Chipeta Michael G, Ngwira Bagrey M, Simoonga Christopher, Kazembe Lawrence N
Malawi Liverpool - Wellcome Trust Clinical Research Programme, PO Box 30096, Blantyre, Malawi.
BMC Res Notes. 2014 Nov 27;7:856. doi: 10.1186/1756-0500-7-856.
It is common in public health and epidemiology that the outcome of interest is counts of events occurrence. Analysing these data using classical linear models is mostly inappropriate, even after transformation of outcome variables due to overdispersion. Zero-adjusted mixture count models such as zero-inflated and hurdle count models are applied to count data when over-dispersion and excess zeros exist. Main objective of the current paper is to apply such models to analyse risk factors associated with human helminths (S. haematobium) particularly in a case where there's a high proportion of zero counts.
The data were collected during a community-based randomised control trial assessing the impact of mass drug administration (MDA) with praziquantel in Malawi, and a school-based cross sectional epidemiology survey in Zambia. Count data models including traditional (Poisson and negative binomial) models, zero modified models (zero inflated Poisson and zero inflated negative binomial) and hurdle models (Poisson logit hurdle and negative binomial logit hurdle) were fitted and compared.
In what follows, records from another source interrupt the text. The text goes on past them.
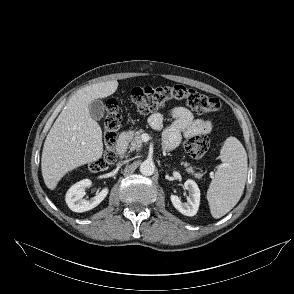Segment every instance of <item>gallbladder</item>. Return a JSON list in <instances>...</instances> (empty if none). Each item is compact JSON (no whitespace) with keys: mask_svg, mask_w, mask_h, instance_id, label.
<instances>
[{"mask_svg":"<svg viewBox=\"0 0 294 294\" xmlns=\"http://www.w3.org/2000/svg\"><path fill=\"white\" fill-rule=\"evenodd\" d=\"M89 112L93 119L100 120L104 115V103L97 99L89 104Z\"/></svg>","mask_w":294,"mask_h":294,"instance_id":"gallbladder-1","label":"gallbladder"}]
</instances>
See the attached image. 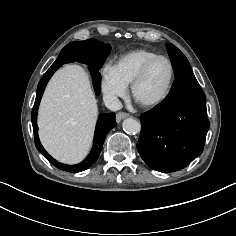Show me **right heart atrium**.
Returning a JSON list of instances; mask_svg holds the SVG:
<instances>
[{"label": "right heart atrium", "mask_w": 236, "mask_h": 236, "mask_svg": "<svg viewBox=\"0 0 236 236\" xmlns=\"http://www.w3.org/2000/svg\"><path fill=\"white\" fill-rule=\"evenodd\" d=\"M100 87L105 99L109 102L117 101L127 92V86L117 77L110 65L105 66L101 71Z\"/></svg>", "instance_id": "1"}]
</instances>
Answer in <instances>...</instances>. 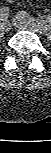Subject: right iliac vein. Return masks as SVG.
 <instances>
[{
  "label": "right iliac vein",
  "instance_id": "1",
  "mask_svg": "<svg viewBox=\"0 0 51 153\" xmlns=\"http://www.w3.org/2000/svg\"><path fill=\"white\" fill-rule=\"evenodd\" d=\"M12 28V25L10 22H8L7 20L3 21L1 23V29L4 30V31H10Z\"/></svg>",
  "mask_w": 51,
  "mask_h": 153
}]
</instances>
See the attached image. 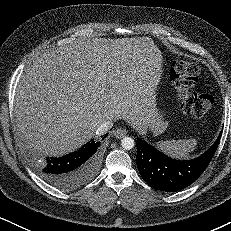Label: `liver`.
<instances>
[{
  "mask_svg": "<svg viewBox=\"0 0 231 231\" xmlns=\"http://www.w3.org/2000/svg\"><path fill=\"white\" fill-rule=\"evenodd\" d=\"M161 63L148 37L80 39L45 53L18 82V130L55 157L91 140L103 121L123 119L145 133L157 113Z\"/></svg>",
  "mask_w": 231,
  "mask_h": 231,
  "instance_id": "liver-1",
  "label": "liver"
}]
</instances>
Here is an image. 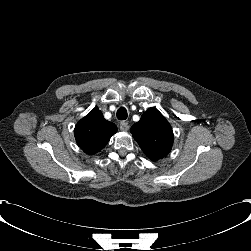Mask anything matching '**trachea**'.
Returning a JSON list of instances; mask_svg holds the SVG:
<instances>
[{"instance_id":"obj_1","label":"trachea","mask_w":251,"mask_h":251,"mask_svg":"<svg viewBox=\"0 0 251 251\" xmlns=\"http://www.w3.org/2000/svg\"><path fill=\"white\" fill-rule=\"evenodd\" d=\"M127 110L124 107H120L117 110L116 116L119 120H126L127 119Z\"/></svg>"}]
</instances>
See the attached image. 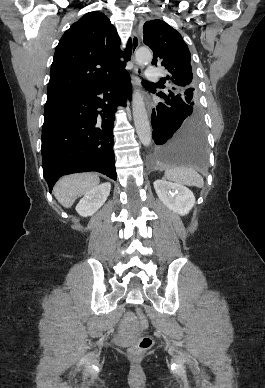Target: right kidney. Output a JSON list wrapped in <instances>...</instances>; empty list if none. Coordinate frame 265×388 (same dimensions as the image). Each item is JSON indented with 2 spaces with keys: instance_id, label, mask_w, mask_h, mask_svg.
Returning <instances> with one entry per match:
<instances>
[{
  "instance_id": "right-kidney-1",
  "label": "right kidney",
  "mask_w": 265,
  "mask_h": 388,
  "mask_svg": "<svg viewBox=\"0 0 265 388\" xmlns=\"http://www.w3.org/2000/svg\"><path fill=\"white\" fill-rule=\"evenodd\" d=\"M111 190V184L109 182H105V184H100V186H96L90 192H86L84 198H81L79 204L76 206V212H78L79 216H93L101 206H103L104 202H106Z\"/></svg>"
}]
</instances>
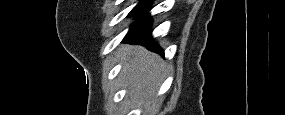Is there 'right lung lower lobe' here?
I'll list each match as a JSON object with an SVG mask.
<instances>
[{
  "label": "right lung lower lobe",
  "instance_id": "1",
  "mask_svg": "<svg viewBox=\"0 0 285 115\" xmlns=\"http://www.w3.org/2000/svg\"><path fill=\"white\" fill-rule=\"evenodd\" d=\"M148 11L149 9L137 16V20L131 26L124 41L145 45L148 49L163 55V50L152 40L151 32L148 30V24H145L150 20Z\"/></svg>",
  "mask_w": 285,
  "mask_h": 115
}]
</instances>
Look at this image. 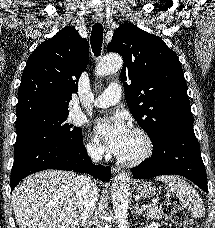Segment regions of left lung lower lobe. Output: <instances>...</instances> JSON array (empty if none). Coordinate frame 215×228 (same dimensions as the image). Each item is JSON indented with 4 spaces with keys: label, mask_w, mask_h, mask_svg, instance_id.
<instances>
[{
    "label": "left lung lower lobe",
    "mask_w": 215,
    "mask_h": 228,
    "mask_svg": "<svg viewBox=\"0 0 215 228\" xmlns=\"http://www.w3.org/2000/svg\"><path fill=\"white\" fill-rule=\"evenodd\" d=\"M135 179L182 175L208 193L205 166L193 125L168 130L153 143L150 159L131 169Z\"/></svg>",
    "instance_id": "0a47b994"
}]
</instances>
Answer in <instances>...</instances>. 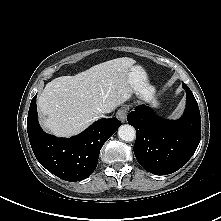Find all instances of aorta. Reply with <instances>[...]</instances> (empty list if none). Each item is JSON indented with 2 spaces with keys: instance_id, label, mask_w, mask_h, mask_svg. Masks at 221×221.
<instances>
[{
  "instance_id": "1",
  "label": "aorta",
  "mask_w": 221,
  "mask_h": 221,
  "mask_svg": "<svg viewBox=\"0 0 221 221\" xmlns=\"http://www.w3.org/2000/svg\"><path fill=\"white\" fill-rule=\"evenodd\" d=\"M118 136L123 141L131 142L136 137V131L133 126L125 124L118 129Z\"/></svg>"
}]
</instances>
Using Akaike information criteria (AIC), the negative binomial logit hurdle (NBLH) and zero inflated negative binomial (ZINB) showed best performance in both datasets. With regards to zero count capturing, these models performed better than other models.
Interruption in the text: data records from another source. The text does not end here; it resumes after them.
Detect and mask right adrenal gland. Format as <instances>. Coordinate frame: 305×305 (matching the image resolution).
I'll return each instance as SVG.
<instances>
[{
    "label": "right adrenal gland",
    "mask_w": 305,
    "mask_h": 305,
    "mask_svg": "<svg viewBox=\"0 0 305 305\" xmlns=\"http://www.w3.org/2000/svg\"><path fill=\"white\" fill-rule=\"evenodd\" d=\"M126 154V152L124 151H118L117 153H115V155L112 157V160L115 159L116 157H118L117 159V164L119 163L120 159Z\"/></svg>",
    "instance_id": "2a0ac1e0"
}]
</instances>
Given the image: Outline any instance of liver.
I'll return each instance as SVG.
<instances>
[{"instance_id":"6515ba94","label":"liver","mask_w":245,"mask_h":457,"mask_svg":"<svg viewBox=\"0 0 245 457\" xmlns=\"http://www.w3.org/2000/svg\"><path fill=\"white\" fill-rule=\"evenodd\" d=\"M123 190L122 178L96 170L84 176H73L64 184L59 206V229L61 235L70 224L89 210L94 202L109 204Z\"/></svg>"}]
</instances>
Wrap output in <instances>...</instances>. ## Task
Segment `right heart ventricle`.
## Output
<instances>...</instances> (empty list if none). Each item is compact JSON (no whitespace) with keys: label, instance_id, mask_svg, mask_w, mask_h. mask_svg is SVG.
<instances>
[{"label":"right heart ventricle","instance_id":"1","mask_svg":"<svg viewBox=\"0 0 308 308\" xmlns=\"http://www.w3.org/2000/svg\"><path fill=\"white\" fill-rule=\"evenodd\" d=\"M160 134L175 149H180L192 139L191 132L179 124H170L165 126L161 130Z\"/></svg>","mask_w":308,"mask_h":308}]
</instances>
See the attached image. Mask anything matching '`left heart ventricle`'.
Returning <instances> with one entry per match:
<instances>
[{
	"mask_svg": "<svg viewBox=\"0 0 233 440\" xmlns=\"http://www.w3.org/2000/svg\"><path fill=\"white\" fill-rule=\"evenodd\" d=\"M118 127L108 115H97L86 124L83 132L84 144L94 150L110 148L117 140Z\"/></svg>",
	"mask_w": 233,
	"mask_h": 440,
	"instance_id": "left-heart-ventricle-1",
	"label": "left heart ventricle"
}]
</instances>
This paper showed that zero modified NBLH and ZINB models are more appropriate methods for the analysis of data with excess zeros. The choice between the hurdle and zero-inflated models should be based on the aim and endpoints of the study.
在公共卫生和流行病学中,常见的情况是关注的结果是事件发生的计数。使用经典线性模型分析这些数据大多不合适,即使对结果变量进行变换后,由于过度离散也依然如此。当存在过度离散和过多零值时,零调整混合计数模型(如零膨胀和障碍计数模型)被应用于计数数据。本文的主要目的是应用此类模型来分析与人体寄生虫(埃及血吸虫)相关的风险因素,特别是在零计数比例较高的情况下。
数据收集于一项在马拉维评估吡喹酮大规模药物治疗(MDA)影响的社区随机对照试验,以及赞比亚一项基于学校的横断面流行病学调查。拟合并比较了包括传统(泊松和负二项式)模型、零修正模型(零膨胀泊松和零膨胀负二项式)和障碍模型(泊松对数障碍和负二项式对数障碍)在内的计数数据模型。
使用赤池信息准则(AIC),负二项式对数障碍(NBLH)和零膨胀负二项式(ZINB)在两个数据集中均表现最佳。在捕获零计数方面,这些模型比其他模型表现更好。
本文表明,零修正的NBLH和ZINB模型是分析存在过多零值数据的更合适方法。障碍模型和零膨胀模型之间的选择应基于研究的目的和终点。